Pick out each line with the word "name" from the material that follows.
"""
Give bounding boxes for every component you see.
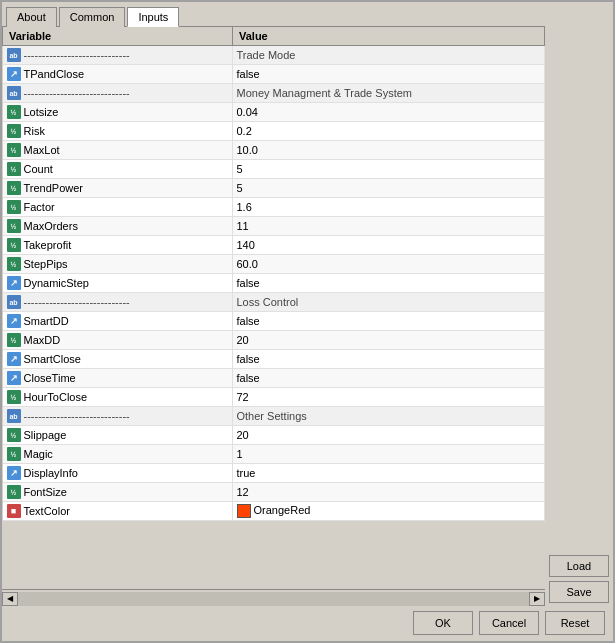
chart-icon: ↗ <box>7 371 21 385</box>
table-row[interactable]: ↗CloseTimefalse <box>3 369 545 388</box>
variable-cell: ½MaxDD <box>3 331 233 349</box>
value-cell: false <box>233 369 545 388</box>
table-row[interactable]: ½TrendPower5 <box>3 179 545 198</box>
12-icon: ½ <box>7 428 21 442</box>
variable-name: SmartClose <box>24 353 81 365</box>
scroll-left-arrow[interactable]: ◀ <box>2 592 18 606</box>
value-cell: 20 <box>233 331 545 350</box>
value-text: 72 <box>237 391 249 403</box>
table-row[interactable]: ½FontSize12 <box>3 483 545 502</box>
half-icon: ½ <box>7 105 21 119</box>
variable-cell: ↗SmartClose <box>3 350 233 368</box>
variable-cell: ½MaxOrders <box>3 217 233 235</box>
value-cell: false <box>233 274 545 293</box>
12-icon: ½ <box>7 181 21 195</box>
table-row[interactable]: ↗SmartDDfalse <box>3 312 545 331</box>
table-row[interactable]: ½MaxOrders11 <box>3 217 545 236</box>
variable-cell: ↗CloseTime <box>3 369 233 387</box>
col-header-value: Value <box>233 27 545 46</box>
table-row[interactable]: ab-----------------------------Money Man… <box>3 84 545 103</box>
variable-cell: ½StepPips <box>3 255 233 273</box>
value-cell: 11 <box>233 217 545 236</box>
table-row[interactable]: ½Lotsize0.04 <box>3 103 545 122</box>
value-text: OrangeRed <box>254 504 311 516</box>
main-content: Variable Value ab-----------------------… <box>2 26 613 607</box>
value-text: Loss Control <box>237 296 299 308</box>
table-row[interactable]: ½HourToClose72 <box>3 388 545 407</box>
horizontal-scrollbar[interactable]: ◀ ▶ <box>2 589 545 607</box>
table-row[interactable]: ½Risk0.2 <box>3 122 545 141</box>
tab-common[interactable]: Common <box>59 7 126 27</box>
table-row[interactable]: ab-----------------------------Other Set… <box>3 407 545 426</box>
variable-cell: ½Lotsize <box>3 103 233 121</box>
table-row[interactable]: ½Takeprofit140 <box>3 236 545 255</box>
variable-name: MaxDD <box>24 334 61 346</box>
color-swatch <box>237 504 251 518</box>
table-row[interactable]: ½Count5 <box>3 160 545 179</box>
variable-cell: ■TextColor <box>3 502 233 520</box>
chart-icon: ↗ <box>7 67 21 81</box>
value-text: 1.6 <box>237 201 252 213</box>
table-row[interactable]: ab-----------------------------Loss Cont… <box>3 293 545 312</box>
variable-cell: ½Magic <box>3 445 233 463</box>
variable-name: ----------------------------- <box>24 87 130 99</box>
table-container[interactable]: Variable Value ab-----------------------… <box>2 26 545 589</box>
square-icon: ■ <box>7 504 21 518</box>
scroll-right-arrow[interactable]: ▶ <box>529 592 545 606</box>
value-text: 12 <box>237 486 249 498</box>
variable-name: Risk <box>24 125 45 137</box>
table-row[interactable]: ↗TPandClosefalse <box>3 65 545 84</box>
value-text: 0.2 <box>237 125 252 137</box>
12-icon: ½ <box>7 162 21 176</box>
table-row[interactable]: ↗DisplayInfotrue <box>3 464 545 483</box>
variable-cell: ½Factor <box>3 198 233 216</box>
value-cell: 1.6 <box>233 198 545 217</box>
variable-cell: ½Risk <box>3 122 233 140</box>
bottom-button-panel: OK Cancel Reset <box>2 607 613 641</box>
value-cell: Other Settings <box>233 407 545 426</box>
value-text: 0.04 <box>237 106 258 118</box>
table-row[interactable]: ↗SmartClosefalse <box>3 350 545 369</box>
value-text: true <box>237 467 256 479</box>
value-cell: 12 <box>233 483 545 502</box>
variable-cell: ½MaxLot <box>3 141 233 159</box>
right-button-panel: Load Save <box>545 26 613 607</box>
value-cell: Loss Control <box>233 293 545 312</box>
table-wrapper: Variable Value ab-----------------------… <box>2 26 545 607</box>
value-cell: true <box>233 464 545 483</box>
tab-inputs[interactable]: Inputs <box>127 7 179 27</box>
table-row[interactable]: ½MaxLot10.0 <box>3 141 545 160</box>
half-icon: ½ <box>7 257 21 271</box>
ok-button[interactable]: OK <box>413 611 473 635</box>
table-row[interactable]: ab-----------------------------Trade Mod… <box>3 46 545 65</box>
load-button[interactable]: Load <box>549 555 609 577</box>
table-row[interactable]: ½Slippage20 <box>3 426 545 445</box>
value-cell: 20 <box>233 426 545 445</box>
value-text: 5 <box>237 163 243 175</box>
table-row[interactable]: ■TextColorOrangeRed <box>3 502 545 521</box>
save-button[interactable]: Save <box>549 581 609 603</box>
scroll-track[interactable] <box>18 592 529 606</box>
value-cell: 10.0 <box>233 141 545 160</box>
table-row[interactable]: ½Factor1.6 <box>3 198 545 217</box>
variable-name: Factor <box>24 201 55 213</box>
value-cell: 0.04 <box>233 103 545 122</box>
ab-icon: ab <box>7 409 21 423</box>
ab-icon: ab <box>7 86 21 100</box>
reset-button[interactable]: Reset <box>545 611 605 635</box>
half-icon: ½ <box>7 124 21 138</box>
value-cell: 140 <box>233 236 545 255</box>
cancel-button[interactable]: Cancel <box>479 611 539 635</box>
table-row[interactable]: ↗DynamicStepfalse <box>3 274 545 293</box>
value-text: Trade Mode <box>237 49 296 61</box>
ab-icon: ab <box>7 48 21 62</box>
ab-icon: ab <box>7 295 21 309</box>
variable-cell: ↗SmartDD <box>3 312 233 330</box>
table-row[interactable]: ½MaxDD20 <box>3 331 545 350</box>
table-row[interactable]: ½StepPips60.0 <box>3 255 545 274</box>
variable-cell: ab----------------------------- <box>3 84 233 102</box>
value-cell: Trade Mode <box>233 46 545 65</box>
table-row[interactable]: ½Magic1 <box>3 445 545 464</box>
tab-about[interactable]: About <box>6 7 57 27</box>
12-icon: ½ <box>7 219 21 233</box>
"""
◆ Answer to the exercise:
variable-name: SmartClose <box>24 353 81 365</box>
variable-name: MaxDD <box>24 334 61 346</box>
variable-name: ----------------------------- <box>24 87 130 99</box>
variable-name: Risk <box>24 125 45 137</box>
variable-name: Factor <box>24 201 55 213</box>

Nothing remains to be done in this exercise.